McCoy talks about playing through pain
Sean Smith pulled down one of Michael Vick's two interceptions thrown Thursday. (AP)
Ten random observations on the Eagles’ 26-16 loss to Andy Reid and the Chiefs Thursday night at the Linc:
● The worst thing about the game wasn’t the sloppy play, the turnovers, the missed tackles. It was the way the defense, which played with a tremendous amount of intensity most of the night, just let the Chiefs drive down the field for a field goal late in the fourth quarter. After LeSean McCoy’s 41-yard touchdown run brought the Eagles back within seven points early, the Chiefs drove effortlessly from their own 5-yard line to the 20-yard line -- 15 plays, 75 yards, over 8:15 -- and made it a two-possession game on Ryan Succop’s 38-yard field goal. Just way too easy.

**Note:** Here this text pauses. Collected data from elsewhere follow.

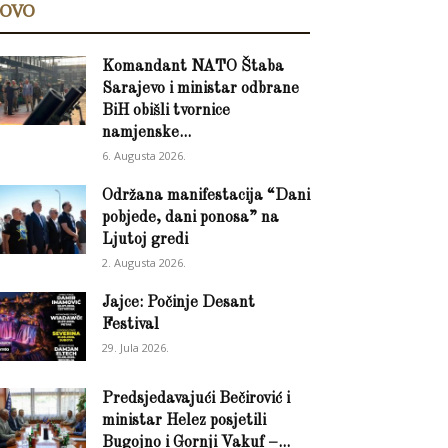
OVO
Komandant NATO Štaba
Sarajevo i ministar odbrane
BiH obišli tvornice
namjenske...
6. Augusta 2026.
Održana manifestacija “Dani
pobjede, dani ponosa” na
Ljutoj gredi
2. Augusta 2026.
Jajce: Počinje Desant
Festival
29. Jula 2026.
Predsjedavajući Bečirović i
ministar Helez posjetili
Bugojno i Gornji Vakuf –...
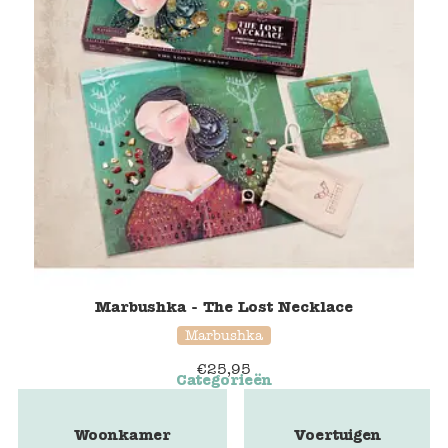
Marbushka - The Lost Necklace
Marbushka
€
25,95
Categorieën
Woonkamer
Voertuigen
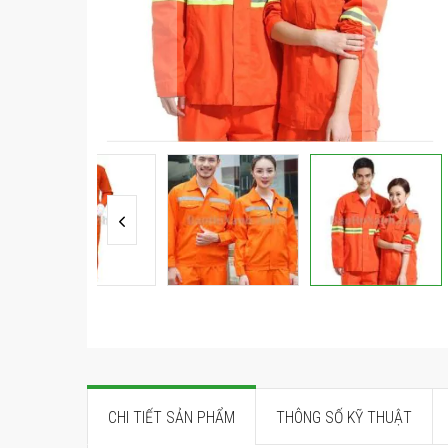
ảnh
Chuyển
đến
phần
đầu
của
CHI TIẾT SẢN PHẨM
THÔNG SỐ KỸ THUẬT
thư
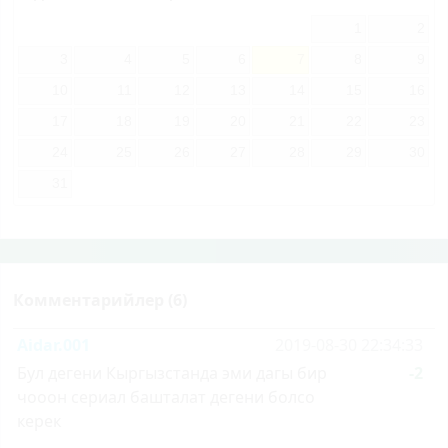
1
2
3
4
5
6
7
8
9
10
11
12
13
14
15
16
17
18
19
20
21
22
23
24
25
26
27
28
29
30
31
Комментарийлер (6)
Aidar.001
2019-08-30 22:34:33
Бул дегени Кыргызстанда эми дагы бир
-2
чооон сериал башталат дегени болсо
керек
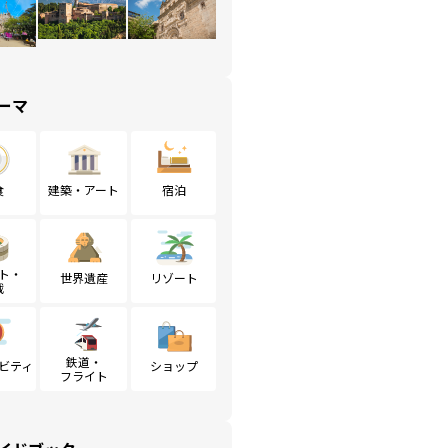
ーマ
食
建築・アート
宿泊
ト・
世界遺産
リゾート
戦
鉄道・
ビティ
ショップ
フライト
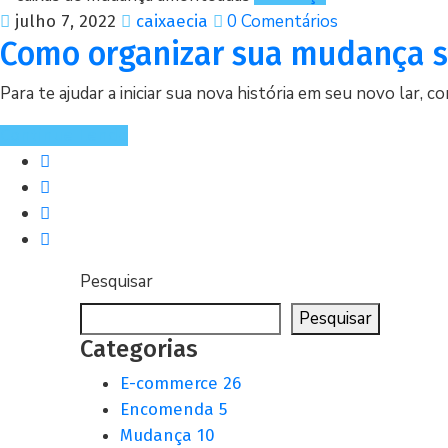
0 Comentários
julho 7, 2022
caixaecia
Como organizar sua mudança 
Para te ajudar a iniciar sua nova história em seu novo lar,
Continue Lendo
Pesquisar
Pesquisar
Categorias
E-commerce
26
Encomenda
5
Mudança
10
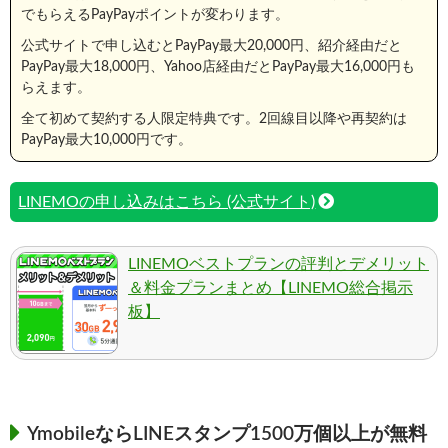
でもらえるPayPayポイントが変わります。
公式サイトで申し込むとPayPay最大20,000円、紹介経由だと
PayPay最大18,000円、Yahoo店経由だとPayPay最大16,000円も
らえます。
全て初めて契約する人限定特典です。2回線目以降や再契約は
PayPay最大10,000円です。
LINEMOの申し込みはこちら (公式サイト)
LINEMOベストプランの評判とデメリット
＆料金プランまとめ【LINEMO総合掲示
板】
YmobileならLINEスタンプ1500万個以上が無料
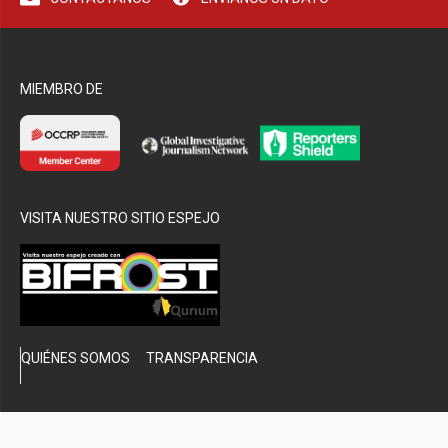
bmenu
MIEMBRO DE
VISITA NUESTRO SITIO ESPEJO
QUIÉNES SOMOS
TRANSPARENCIA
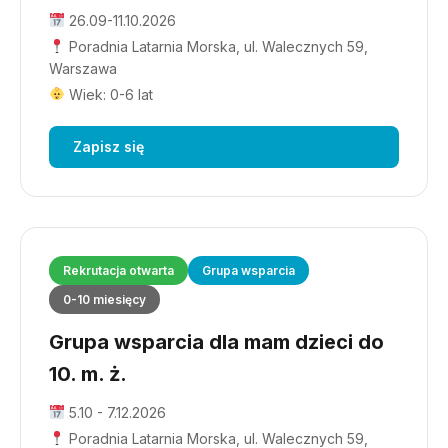
26.09-11.10.2026
Poradnia Latarnia Morska, ul. Walecznych 59,
Warszawa
Wiek: 0-6 lat
Zapisz się
Rekrutacja otwarta
Grupa wsparcia
0-10 miesięcy
Grupa wsparcia dla mam dzieci do
10. m. ż.
5.10 - 7.12.2026
Poradnia Latarnia Morska, ul. Walecznych 59,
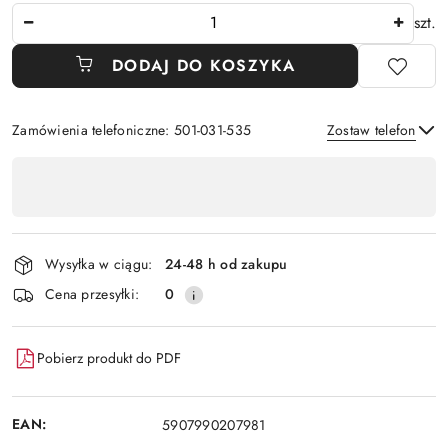
Ilość
szt.
DODAJ DO KOSZYKA
Zamówienia telefoniczne: 501-031-535
Zostaw telefon
Dostępność
,
Wyślij
płatność
i
Wysyłka w ciągu:
24-48 h od zakupu
dostawa
Cena przesyłki:
0
Pobierz produkt do PDF
EAN:
5907990207981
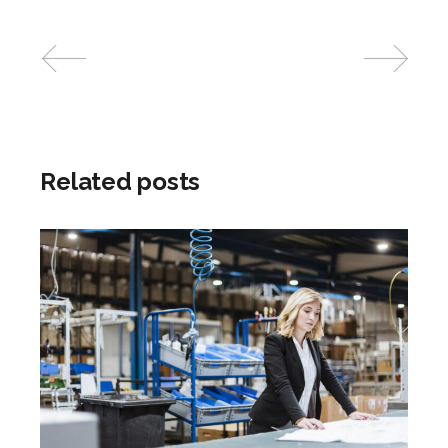
Related posts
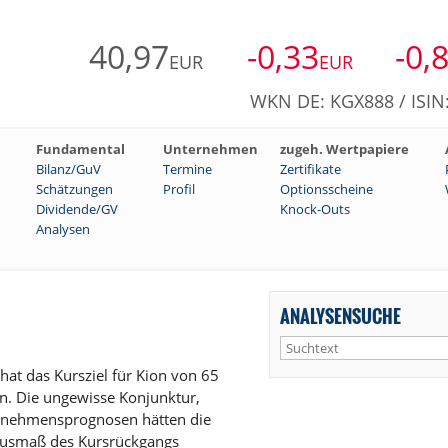
40,97
-0,33
-0,
EUR
EUR
WKN DE: KGX888 / ISI
Fundamental
Unternehmen
zugeh. Wertpapiere
Bilanz/GuV
Termine
Zertifikate
Schätzungen
Profil
Optionsscheine
Dividende/GV
Knock-Outs
Analysen
ANALYSENSUCHE
at das Kursziel für Kion von 65
en. Die ungewisse Konjunktur,
ternehmensprognosen hätten die
 Ausmaß des Kursrückgangs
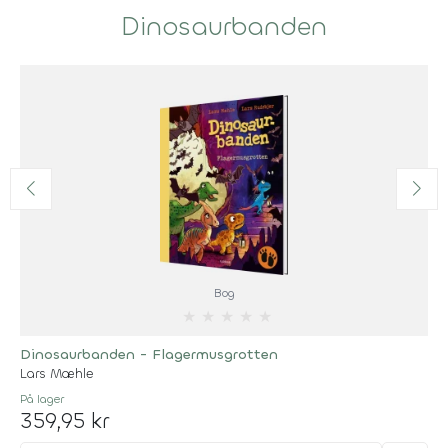
Dinosaurbanden
Bog
★
★
★
★
★
Dinosaurbanden - Flagermusgrotten
Lars Mæhle
På lager
359,95 kr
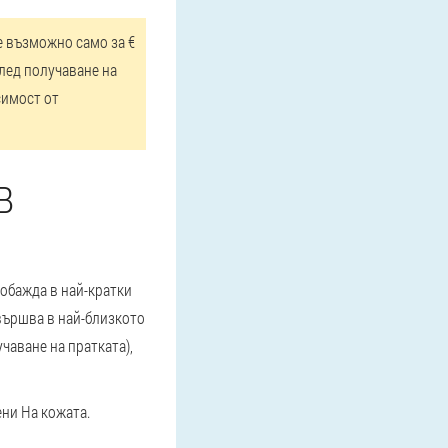
е възможно само за €
След получаване на
симост от
В
 обажда в най-кратки
вършва в най-близкото
чаване на пратката),
ени На кожата.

● Can’t say this enough: Somebody has to convince me that McCoy isn’t the best running back in the NFL. Here’s the coolest Shady stat ever: He already has five career fourth-quarter rushing touchdowns of 40 yards or more. Nobody else in NFL history -- not Walter Payton, not Jim Brown, not Barry Sanders -- has five. His 516 yards from scrimmage so far are 11th-most in NFL history after three weeks. I don’t hesitate to say that if he stays healthy -- and that was quite a scare he gave everybody Thursday night -- he’s going to have an all-time great NFL season.
● Big-time regression from Michael Vick Thursday night. Yeah, the Chiefs are by far the best defense he’s faced this year, but the mistakes he made were awfully discouraging. You’d like to think he was beyond the poor decisions that led to the two interceptions he threw (two more were negated by penalties, another was dropped) and the five sacks he took. But it wasn’t just the mistakes. Vick was really inaccurate, too, misfiring on some pretty routine throws. He finished 13 for 30 for 41 percent -- his second-lowest completion percentage as an Eagle. Without an efficient and productive Vick, the Eagles really have no chance.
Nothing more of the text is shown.